Seventy-five year-old Laxman Purushottam Khadilkar, a former National ‘B’ chess player, suffered a mild heart-attack a decade ago. But, that hasn’t stopped him from playing in local tournaments in and around Pune.

In the city to watch the World championship clash between two of the world’s best players, Viswanathan Anand and Magnus Carlsen, Khadilkar says the organisation is excellent. “Only, it (ballroom) is too cold.”

Having played with some of India’s finest players such as Manuel Aaron, Ravi Sekhar, T.N. Parameswaran, V. Ravikumar, Arun Vaidya, M.T. Babur, Roktim Bandyopadhyay and Hari Om Sharma in the 1960s and 1970s, Khadilkar feels the epic clash between Anand and Carlsen will be very close.

“Take it from me, Anand will win by a point,” he says.

Khadilkar, whose highest rating is 2,175, remembers playing with Anand in 1988 in a simultaneous game with 25 players.

“Anand had come to Mumbai after becoming a GM. He played a match in my friend’s Housing Complex in Pune. He drew only one game against Sajandas Joshi,” says Khadilkar.

When Anand won the Goodricke International tournament in Kolkata in 1992 along with David Norwood and Daniel King, Khadilkar was the arbiter.

He recalled the “Tamil Nadu circuit” in those days with fondness. “There used to be tournaments one after the other. There were events in Palani, Coimbatore, Madurai and Chennai,” Khadilkar said. Khadilkar participated in the Mayor’s Cup International tournament in Mumbai early this year, where he “played badly and lost around 75 points”. But he made up for it by winning prizes in local tournaments in the veterans’ category at Pune and Baramati recently.

Chess has given him relatively good health. “Yes, it has played a part in my healthy life.
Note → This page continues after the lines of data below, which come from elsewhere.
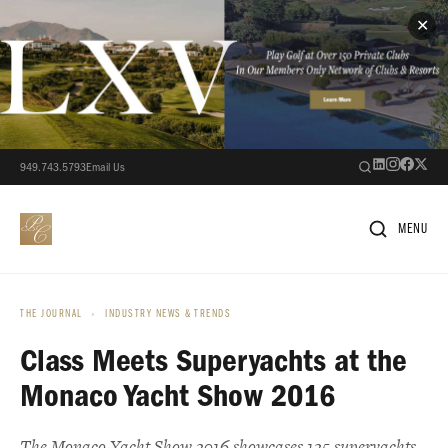
✕
949.743.5793
Email Us
MENU
THE JOURNAL
›
INDUSTRY NEWS & TRENDS
Class Meets Superyachts at the
Monaco Yacht Show 2016
The Monaco Yacht Show 2016 showcases 125 superyachts,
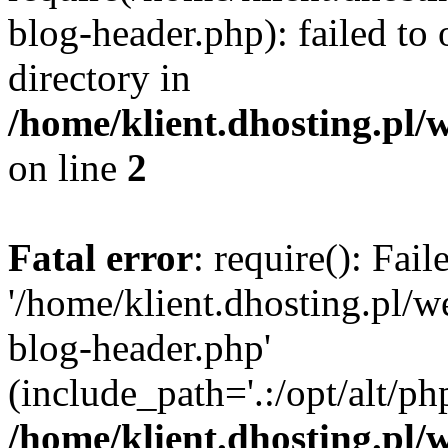
blog-header.php): failed to 
directory in
/home/klient.dhosting.pl/
on line
2
Fatal error
: require(): Fai
'/home/klient.dhosting.pl/
blog-header.php'
(include_path='.:/opt/alt/ph
/home/klient.dhosting.pl/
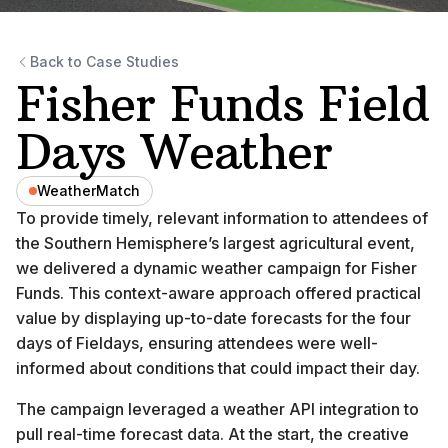
Back to Case Studies
Fisher Funds Field
Days Weather
WeatherMatch
To provide timely, relevant information to attendees of
the Southern Hemisphere’s largest agricultural event,
we delivered a dynamic weather campaign for Fisher
Funds. This context-aware approach offered practical
value by displaying up-to-date forecasts for the four
days of Fieldays, ensuring attendees were well-
informed about conditions that could impact their day.
The campaign leveraged a weather API integration to
pull real-time forecast data. At the start, the creative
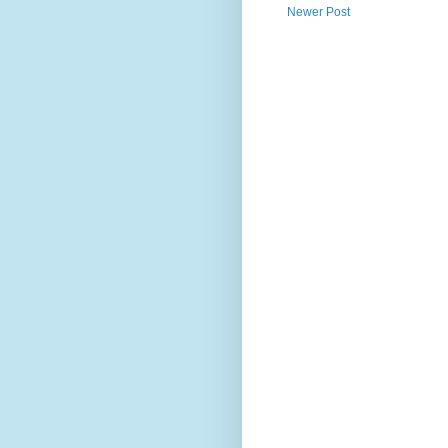
Newer Post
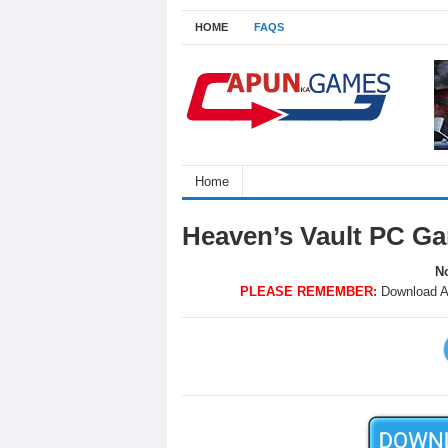
HOME
FAQS
Home
Heaven’s Vault PC G
No
PLEASE REMEMBER:
Download A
I do go out for walks. When I sit before the chessboard, I forget everything. Only after the match, do I start worrying about other things,” said Khadilkar, whose grand uncle is V.K. Khadilkar, the first Indian to play in the British championship in Southampton in 1924.

What Khadilkar cherishes most is the friendship he has forged out of chess. “I may not have been a top-rated player in my career, but I have friends all over India.”